Tuesday, March 8, 2011

Spinach sauce (Saag)--vegan or chicken or veg, oh my!

Chicken saag, try to stop yourself from eating it right out of the pan while
standing in the kitchen! (Oh, go on ahead, its THAT good...)

This fabulous and versatile vegan spinach sauce is a main dish on its own, but you don’t have to stop there. You can pour it over a grain or starch (think rice, cous cous, quinoa, refried leftover mashed potatoes…). If you’re looking to add some protein to your diet, simmer it with lamb, chicken, tofu, seitan, chickpeas or potatoes. You can even puree it with additional vegetable broth or coconut milk for a wonderfully spiced spinach soup (hot or cold). There are many variations on this Indian recipe, of course, but I like this one because it layers the spices, creating a depth that tickles the palate.


Layers of spices and aromatics give this recipe an incredible depth...
The first layer of whole, unground spices flavor the base of the dish through the oil, the second set of ground spices (along with the aromatics--onion, garlic and ginger--bloom and flavor the oil) then coats the protein and is absorbed into the fat of the coconut milk. The garam masala at the very end adds a fresh kick and really does a lot to round out the flavors. The trick here is to have all of your ingredients ready to go—once you start cooking, it all moves pretty quickly!


Here’s what you need…


Protein of choice: 2 lbs. chicken (I like bone-in thighs for maximum flavor, but any pieces will do), 2 lbs. lamb stew meat, tofu cubes, chickpeas, seitan, your choice!

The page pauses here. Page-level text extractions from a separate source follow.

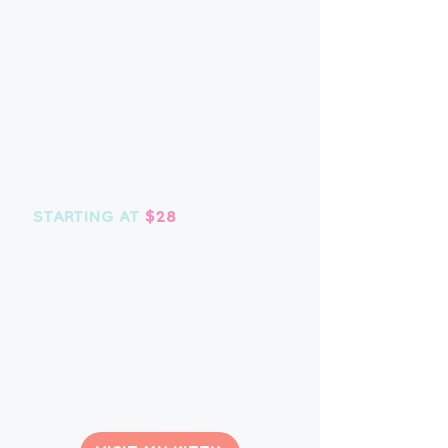
scooping, playtime, brushing and
attention, however your feline
friend prefers it.
We do require a minimum of at
least 1 visit per day while in our
care.
​
No extra charges for
additional pets or medication.
STARTING AT
$28
Choose your visit:
20 MINUTES - $28
30 MINUTES - $33
45 MINUTES - $38
Before 8 a.m. or after 6 p.m. are
subject to
a $10 after hours fee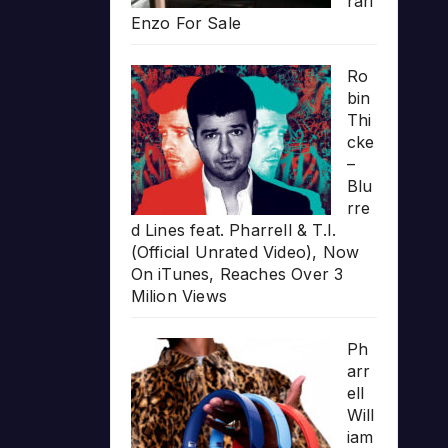
rari
Enzo For Sale
Ro
bin
Thi
cke
–
Blu
rre
d Lines feat. Pharrell & T.I.
(Official Unrated Video), Now
On iTunes, Reaches Over 3
Milion Views
Ph
arr
ell
Will
iam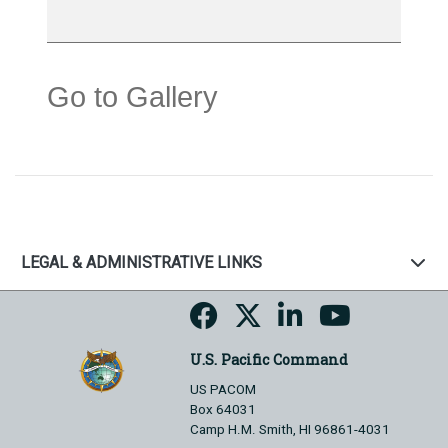
Go to Gallery
LEGAL & ADMINISTRATIVE LINKS
U.S. Pacific Command
US PACOM
Box 64031
Camp H.M. Smith, HI 96861-4031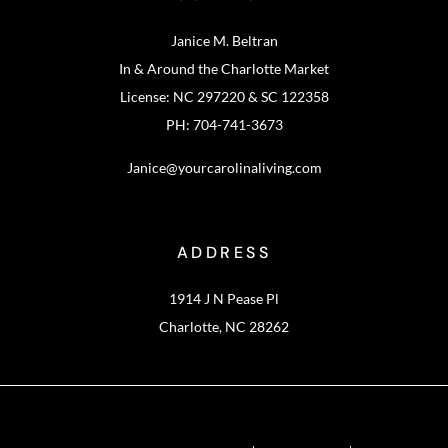
Janice M. Beltran
In & Around the Charlotte Market
License: NC 297220 & SC 122358
PH: 704-741-3673
Janice@yourcarolinaliving.com
ADDRESS
1914 J N Pease Pl
Charlotte, NC 28262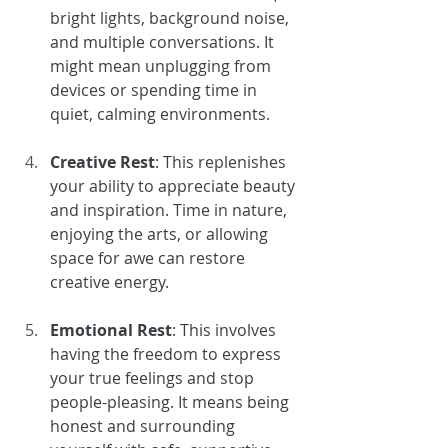
bright lights, background noise, 
and multiple conversations. It 
might mean unplugging from 
devices or spending time in 
quiet, calming environments.
Creative Rest
: This replenishes 
your ability to appreciate beauty 
and inspiration. Time in nature, 
enjoying the arts, or allowing 
space for awe can restore 
creative energy.
Emotional Rest
: This involves 
having the freedom to express 
your true feelings and stop 
people-pleasing. It means being 
honest and surrounding 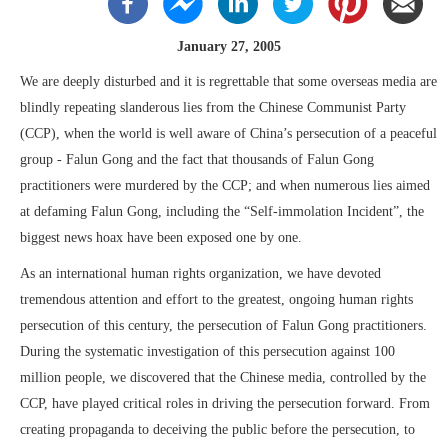
January 27, 2005
We are deeply disturbed and it is regrettable that some overseas media are
blindly repeating slanderous lies from the Chinese Communist Party
(CCP), when the world is well aware of China’s persecution of a peaceful
group - Falun Gong and the fact that thousands of Falun Gong
practitioners were murdered by the CCP; and when numerous lies aimed
at defaming Falun Gong, including the “Self-immolation Incident”, the
biggest news hoax have been exposed one by one.
As an international human rights organization, we have devoted
tremendous attention and effort to the greatest, ongoing human rights
persecution of this century, the persecution of Falun Gong practitioners.
During the systematic investigation of this persecution against 100
million people, we discovered that the Chinese media, controlled by the
CCP, have played critical roles in driving the persecution forward. From
creating propaganda to deceiving the public before the persecution, to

2 Tbs. mild oil for cooking (I prefer olive or coconut)
1 bay leaf
3-4 cardamom pods
3-4 whole cloves
2-3 peppercorns
1 tsp. coriander
2 tsp. cumin
2 large onions, diced
2-inch piece ginger, minced
3-4 garlic cloves, minced
2 tsp. salt
14 oz. coconut milk
1 lb. fresh spinach, chopped (frozen spinach will also work, just be sure to drain well)
¼ tsp. garam masala
Additional salt and pepper, to taste

Heat oil in large sauté pan or heavy pot, add bay leaf, cardamom pods, whole cloves and peppercorns—swirl to flavor oil. Quickly add diced onions, ginger, garlic and salt. Saute over medium high heat until onions begin to brown. Stir in coriander and cumin, allowing flavors to blend. (If adding a protein, add it now). Slowly stir in coconut milk, scraping any browned bits from the bottom of the pan to combine in with the sauce. Stir in chopped spinach, incorporating well. Allow this mixture to simmer and reduce, 20-30 minutes (if using lamb, cover the pot, turn heat to low and simmer slowly until meat is tender). Just before serving, stir in garam masala and season with salt and pepper, to taste.